Oxidative stress also leads to an unspecific increase in endothelin-1 (ET-1). Various studies have demonstrated an increase in ET-1 in glaucoma subjects, in particular in patients that progress despite normalized IOP . Metalloproteinases (MMP-2 and MMP-9) are upregulated in the optic nerve head of glaucoma patients. There is an upregulation of MMP-9 even in circulating lymphocytes . The upregulation of MMP-9 not only fits the hypothesis of reperfusion injury, but also explain various steps in the pathogenetic process of GON. Oxidative stress damages a variety of molecules including proteins. Unlike damaged DNA, damaged proteins cannot be repaired. Nature has developed sophisticated methods to eliminate damaged intracellular proteins. These proteins are first marked by ubiquitin and then pulled electrostatically into the proteosomes where they are cut in pieces which are then recycled. The activity of the proteosomes therefore gives us an indirect measure of proteins damaged. Indeed, the expression of 20S proteosome alpha subunit is upregulated in glaucoma, further supporting the hypothesis of an oxidative stress .

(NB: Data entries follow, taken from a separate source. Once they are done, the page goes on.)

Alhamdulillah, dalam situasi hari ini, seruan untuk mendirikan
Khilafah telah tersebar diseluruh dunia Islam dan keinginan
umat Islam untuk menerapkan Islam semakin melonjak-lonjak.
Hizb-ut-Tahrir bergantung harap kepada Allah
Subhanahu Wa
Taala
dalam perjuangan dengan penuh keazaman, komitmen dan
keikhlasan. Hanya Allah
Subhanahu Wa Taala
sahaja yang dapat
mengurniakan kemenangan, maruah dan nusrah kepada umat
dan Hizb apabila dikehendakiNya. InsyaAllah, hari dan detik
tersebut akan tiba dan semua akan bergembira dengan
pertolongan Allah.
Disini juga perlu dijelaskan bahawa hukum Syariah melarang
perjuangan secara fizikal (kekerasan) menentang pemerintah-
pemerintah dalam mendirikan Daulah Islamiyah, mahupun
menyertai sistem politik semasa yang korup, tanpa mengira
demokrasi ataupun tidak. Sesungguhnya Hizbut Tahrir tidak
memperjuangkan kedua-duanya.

These pro-apoptotic conditions observed in the circulating lymphocytes would theoretically lead to a reduced half life of these leukocytes. Fortunately nature has built in a protective mechanism. The genes known to induce apoptosis, namely P21WAF1/CIP1 and 14–3-3 sigma, were observed to be down-regulated as a result of hypermethylation of DNA .
The exact mechanisms that lead to damage of the trabecular meshwork and thereby to an increase in IOP, in POAG are still unknown. The pathogenesis leading to GON is also only partially known. Obviously there are a number of factors and mechanisms involved. These factors are most likely interrelated, as in a “complex network.” So it not the question as to whether a glaucomatous damage is more likely due to one or the other factor (e.g., pressure versus vascular factors) but rather a question as to how these and other factors play together in an individual patient. One of these factors is ocular blood flow. The other, is oxidative stress. Unfortunately, we have still only a vague idea as to how oxidative stress is brought about in glaucoma and how it damages the tissue. The elucidation of these factors will lead to the development of new treatment strategies [72-76].